Why net.cuda() takes too much time for DGL

mkl · June 23, 2019, 2:11am

I build a simple GCN by DGL. However, it takes too much time to put the model to GPU.

Could someone help me? thanks first !

VoVAllen · June 24, 2019, 5:11am

Hi,

I don’t think this is because of DGL. It seems a PyTorch problem. Does other script with PyTorch also take long time to call .cuda()?

minjie · June 24, 2019, 3:37pm

Does this happen only for the first time or every time it is called?

mkl · June 25, 2019, 2:21am

Thank you. No, only model takes long time while data.to（device）（data is graphs of DGL）doesn’t take long time, so I think it may be the problem of message passing mechanism of the model in DGL？

mkl · June 25, 2019, 2:26am

Actually I haven’t load the model to GPU successfully since it takes too much time.（I wait about an hour but it have not done so I just terminate it）. This phenomenon happen in every time I call.

mufeili · June 25, 2019, 6:19am

Would you mind sharing a minimal script of code with us so that we can take a look?

VoVAllen · June 25, 2019, 6:26am

Also could you help provide the information below? It would be helpful for us to investigate.

DGL Version (e.g., 1.0):

Backend Library & Version (e.g., PyTorch 0.4.1, MXNet/Gluon 1.3):

OS (e.g., Linux):

How you installed DGL (conda, pip, source):

Build command you used (if compiling from source):

Python version:

CUDA/cuDNN version (if applicable):

GPU models and configuration (e.g. V100):

Any other relevant information:

mkl · June 25, 2019, 7:08am

Sure. The GCN that I defined is as follows.

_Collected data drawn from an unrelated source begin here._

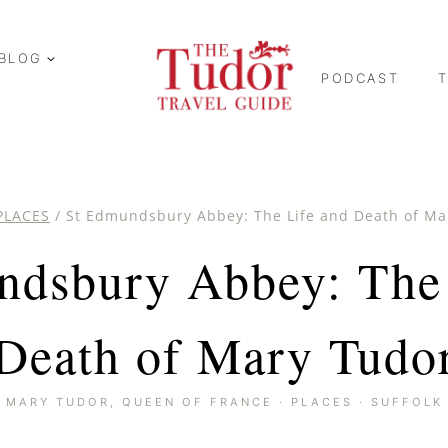
BLOG
PODCAST
PLACES
/
St Edmundsbury Abbey: The Life and Death of Ma
ndsbury Abbey: The 
Death of Mary Tudo
MARY TUDOR, QUEEN OF FRANCE
·
PLACES
·
SUFFOLK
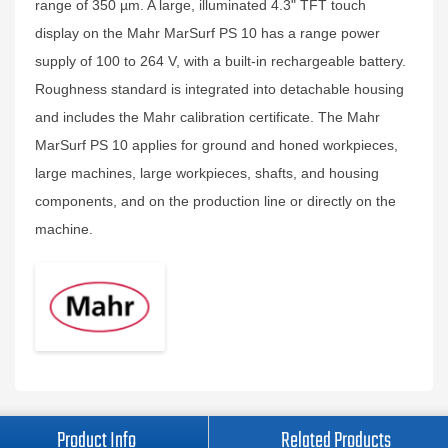
range of 350 µm. A large, illuminated 4.3" TFT touch
display on the Mahr MarSurf PS 10 has a range power
supply of 100 to 264 V, with a built-in rechargeable battery.
Roughness standard is integrated into detachable housing
and includes the Mahr calibration certificate. The Mahr
MarSurf PS 10 applies for ground and honed workpieces,
large machines, large workpieces, shafts, and housing
components, and on the production line or directly on the
machine.
Product Info
Related Products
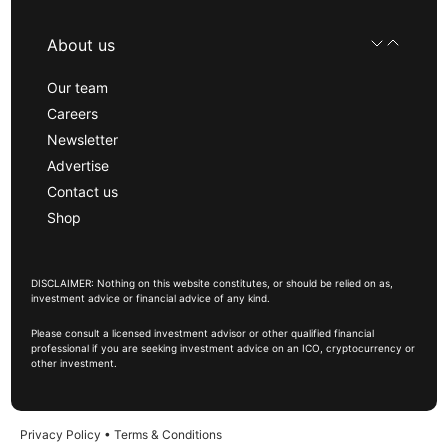
About us
Our team
Careers
Newsletter
Advertise
Contact us
Shop
DISCLAIMER: Nothing on this website constitutes, or should be relied on as,
investment advice or financial advice of any kind.
Please consult a licensed investment advisor or other qualified financial
professional if you are seeking investment advice on an ICO, cryptocurrency or
other investment.
Privacy Policy
•
Terms & Conditions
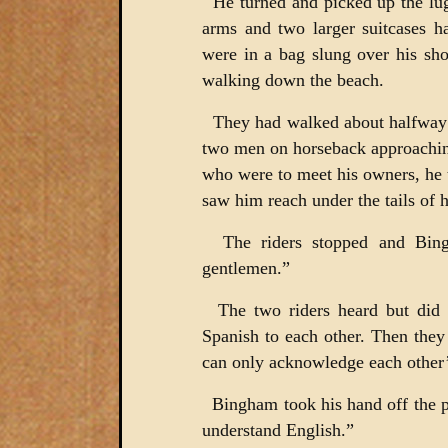
He turned and picked up the lug
arms and two larger suitcases h
were in a bag slung over his sh
walking down the beach.
They had walked about halfway 
two men on horseback approaching
who were to meet his owners, he
saw him reach under the tails of hi
The riders stopped and Bin
gentlemen.”
The two riders heard but did 
Spanish to each other. Then th
can only acknowledge each other’
Bingham took his hand off the pi
understand English.”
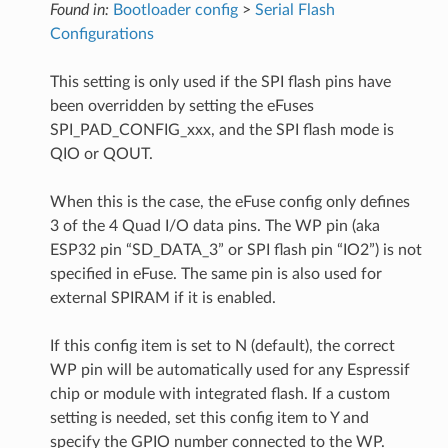
Found in:
Bootloader config
>
Serial Flash
Configurations
This setting is only used if the SPI flash pins have
been overridden by setting the eFuses
SPI_PAD_CONFIG_xxx, and the SPI flash mode is
QIO or QOUT.
When this is the case, the eFuse config only defines
3 of the 4 Quad I/O data pins. The WP pin (aka
ESP32 pin “SD_DATA_3” or SPI flash pin “IO2”) is not
specified in eFuse. The same pin is also used for
external SPIRAM if it is enabled.
If this config item is set to N (default), the correct
WP pin will be automatically used for any Espressif
chip or module with integrated flash. If a custom
setting is needed, set this config item to Y and
specify the GPIO number connected to the WP.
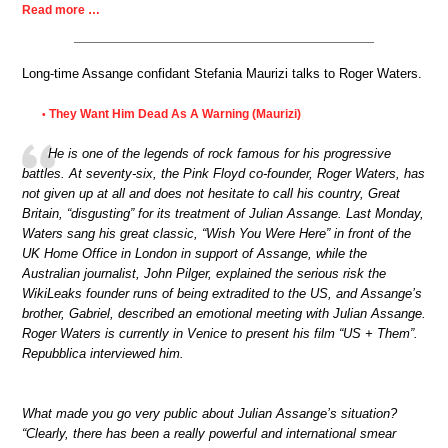
Read more …
Long-time Assange confidant Stefania Maurizi talks to Roger Waters.
They Want Him Dead As A Warning (Maurizi)
•
He is one of the legends of rock famous for his progressive
battles. At seventy-six, the Pink Floyd co-founder, Roger Waters, has
not given up at all and does not hesitate to call his country, Great
Britain, “disgusting” for its treatment of Julian Assange. Last Monday,
Waters sang his great classic, “Wish You Were Here” in front of the
UK Home Office in London in support of Assange, while the
Australian journalist, John Pilger, explained the serious risk the
WikiLeaks founder runs of being extradited to the US, and Assange’s
brother, Gabriel, described an emotional meeting with Julian Assange.
Roger Waters is currently in Venice to present his film “US + Them”.
Repubblica interviewed him.
What made you go very public about Julian Assange’s situation?
“Clearly, there has been a really powerful and international smear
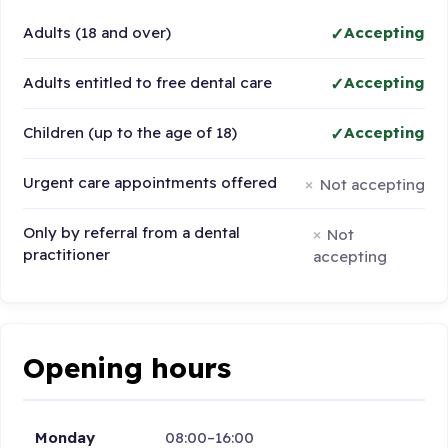
Adults (18 and over)
Accepting
Adults entitled to free dental care
Accepting
Children (up to the age of 18)
Accepting
Urgent care appointments offered
Not accepting
Only by referral from a dental
Not
practitioner
accepting
Opening hours
Monday
08:00–16:00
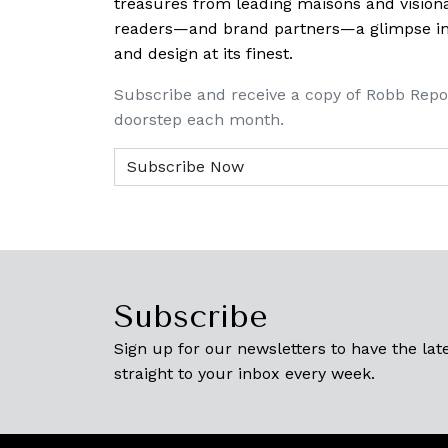
treasures from leading maisons and visiona
readers—and brand partners—a glimpse into
and design at its finest.
Subscribe and receive a copy of Robb Repo
doorstep each month.
Subscribe
Sign up for our newsletters to have the late
straight to your inbox every week.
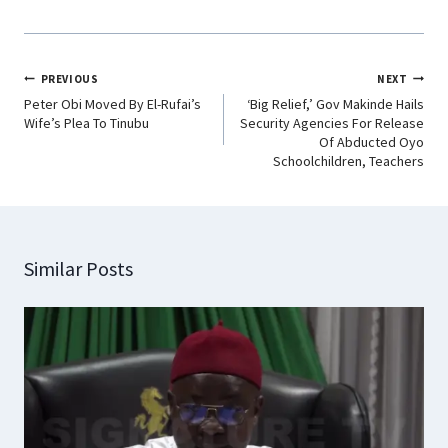
PREVIOUS
NEXT
Peter Obi Moved By El-Rufai’s
‘Big Relief,’ Gov Makinde Hails
Wife’s Plea To Tinubu
Security Agencies For Release
Of Abducted Oyo
Schoolchildren, Teachers
Similar Posts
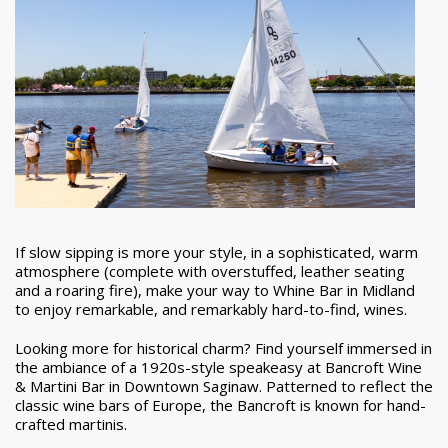
If slow sipping is more your style, in a sophisticated, warm
atmosphere (complete with overstuffed, leather seating
and a roaring fire), make your way to Whine Bar in Midland
to enjoy remarkable, and remarkably hard-to-find, wines.
Looking more for historical charm? Find yourself immersed in
the ambiance of a 1920s-style speakeasy at Bancroft Wine
& Martini Bar in Downtown Saginaw. Patterned to reflect the
classic wine bars of Europe, the Bancroft is known for hand-
crafted martinis.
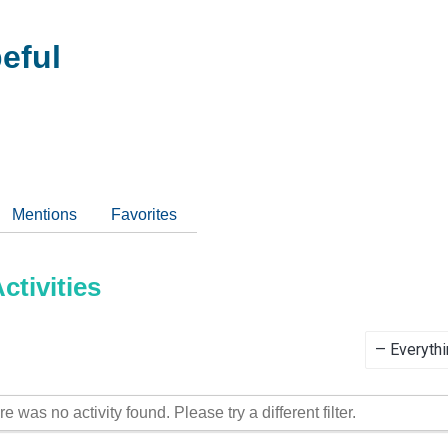
eful
Mentions
Favorites
tivities
Show:
re was no activity found. Please try a different filter.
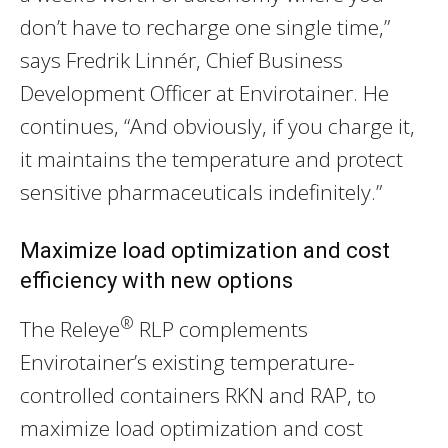
don’t have to recharge one single time,”
says Fredrik Linnér, Chief Business
Development Officer at Envirotainer. He
continues, “And obviously, if you charge it,
it maintains the temperature and protect
sensitive pharmaceuticals indefinitely.”
Maximize load optimization and cost
efficiency with new options
®
The Releye
RLP complements
Envirotainer’s existing temperature-
controlled containers RKN and RAP, to
maximize load optimization and cost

The message and reduce functions are

Then I just want to put this GCN to GPU:

But it took me too much time so I just terminated the process.

mkl · June 25, 2019, 7:18am

Sure!
DGL version：may be v0.3? (I just use the command “conda install -c dglteam dgl-cuda9.0” to install according to the offical)
PyTorch 1.0.1. post2
OS ubuntu16.04
conda install -c dglteam dgl-cuda9.0
just use command “python xxx.py”
python 3.6.8
CUDA 0.9
sorry I don’t know GPU models and configuration(if really need, I’ll check it later)
Thank you!

mufeili · June 25, 2019, 8:10am

@mkl I’ve made an initial attempt to run your code which seems to work fine on my machine. Where and how did you declare CUDA? Have you tried removing torch.cuda.synchronize()?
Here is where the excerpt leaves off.